With so much goodness in the execution plans, you might be excused for expecting me to be perfectly happy and satisfied right now. But you would be wrong. Those who know me better know that, regardless of how happy I am with any given feature in SQL Server, I will always continue to press Microsoft to do even better.

I have decided to list all my wishes here. But I have also added all these wishes as requests on User Voice, Microsoft’s new feedback channel for SQL Server related issues. The list below is in random order as I want all these features equally much. However, if you think that some are more important than others, let Microsoft know by voting and/or commenting on the items.

  • Show total I/O for the entire execution plan in the top-left node. The QueryTimeStats node on the top-left operator shows the total time for the entire execution plan which saves us the effort of having to tally up all the data from the Actual Time Statistics nodes of each individual operator. It would be great if there was a similar QueryIOStats node to immediately see the total logical and physical reads for all operators in the plan combined.
  • Show I/O from user-defined functions in execution plan. The addition of UdfCpuTime and UdfElapsedTime to the QueryTimeStats node in an actual execution plan is a huge step forward, but I/O done from a scalar UDF is often an even higher problem and there is currently no way, other than an Extended Events session, to get insight in that. It would be awesome if Microsoft can add this to the execution plan, either for the node where the UDF is invoked or for the plan as a whole (ideally both). It does not have to be broken down for each individual table, it can be a grand total if that is easier to implement.
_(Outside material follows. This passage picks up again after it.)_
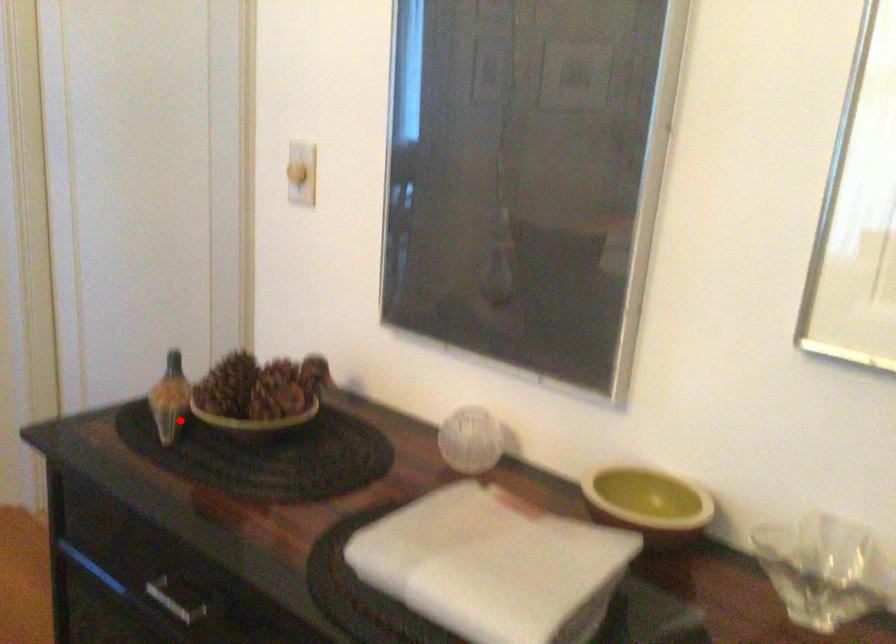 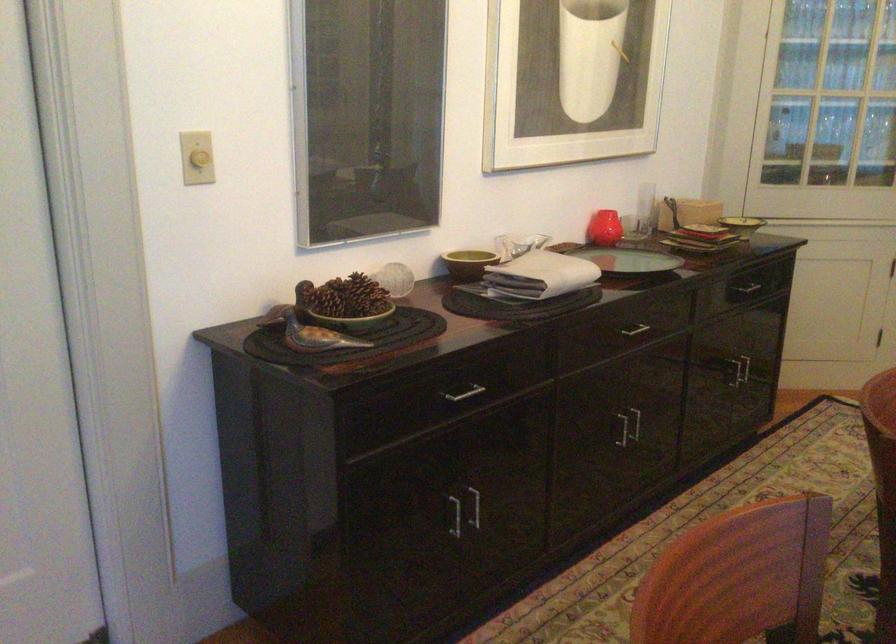 Where in the second image is the point corresponding to the highlighted location from the first image?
  • Add count of logical writes to SET STATISTICS IO and to Actual I/O Statistics in execution plans. Currently neither the output of SET STATISTICS IO nor the data captured in the Actual I/O Statistics property in execution plans expose the number of logical writes. For Insert, Update, Delete, and Merge operators, this is a minor nuisance; usually the number of logical writes is well known and it is definitely seldom surprising. But for operators that use worktables and workfiles, such as Table Spool or Hash Match, there currently is no way to see how many logical writes were used. This can, for instance, cause a many-to-many Merge Join to show only a very low number of logical reads to the worktable because there were very few actual duplicates in the data, while hiding the perhaps millions of logical writes that may be an actual performance problem in the execution plan.
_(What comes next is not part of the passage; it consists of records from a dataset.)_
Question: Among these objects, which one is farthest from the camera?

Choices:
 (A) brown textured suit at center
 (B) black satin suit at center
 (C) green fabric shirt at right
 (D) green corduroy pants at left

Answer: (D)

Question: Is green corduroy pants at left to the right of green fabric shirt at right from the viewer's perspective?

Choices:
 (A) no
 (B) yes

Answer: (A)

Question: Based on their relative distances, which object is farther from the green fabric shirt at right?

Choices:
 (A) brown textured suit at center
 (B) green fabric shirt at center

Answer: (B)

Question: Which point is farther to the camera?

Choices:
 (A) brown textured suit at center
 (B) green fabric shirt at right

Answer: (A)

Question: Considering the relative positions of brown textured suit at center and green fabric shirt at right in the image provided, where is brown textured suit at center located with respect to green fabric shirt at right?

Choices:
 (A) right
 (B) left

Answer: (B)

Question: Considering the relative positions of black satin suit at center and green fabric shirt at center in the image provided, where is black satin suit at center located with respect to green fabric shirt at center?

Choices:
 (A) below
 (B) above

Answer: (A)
  • Add segment elimination data to Actual I/O Statistics in execution plans. Operators that have the ability to do I/O show their Actual I/O Statistics in an actual execution plan, allowing developers and DBAs to gain insight in the amount of I/O done for each individual operator. However, the information about number of segments read and number of segments eliminated that has been added to SET STATISTICS IO for queries that involve columnstore indexes is not included in the Actual I/O Statistics. It would be very useful to have this information there as well.
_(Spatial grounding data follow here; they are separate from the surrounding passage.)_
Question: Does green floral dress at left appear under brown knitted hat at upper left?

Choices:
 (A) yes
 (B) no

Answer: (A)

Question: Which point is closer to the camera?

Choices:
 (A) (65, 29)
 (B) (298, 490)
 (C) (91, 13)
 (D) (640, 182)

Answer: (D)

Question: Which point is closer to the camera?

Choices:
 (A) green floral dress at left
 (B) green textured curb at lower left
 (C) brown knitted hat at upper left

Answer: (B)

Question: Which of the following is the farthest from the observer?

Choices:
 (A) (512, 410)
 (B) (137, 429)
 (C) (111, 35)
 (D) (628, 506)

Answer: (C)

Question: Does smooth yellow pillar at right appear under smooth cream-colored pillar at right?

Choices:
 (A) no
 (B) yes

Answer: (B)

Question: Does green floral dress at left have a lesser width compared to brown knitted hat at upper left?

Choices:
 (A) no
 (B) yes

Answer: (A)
  • Add CPU and elapsed time for UDFs to ActualTimeStatistics. The addition of UdfCpuTime and UdfElapsedTime to the QueryTimeStats node in an actual execution plan is a huge step forward. But it would be very useful to also have this information on a per-operator level, especially in plans where multiple operators invoke scalar user-defined functions.

NOTE: Today (December 5), I updated this post. Eugene Karpovich pointed out that I had mistakenly typed SET STATISTICS IO instead of SET STATISTICS TIME multiple times in the first part of the post. This is now corrected. Thanks, Eugene!!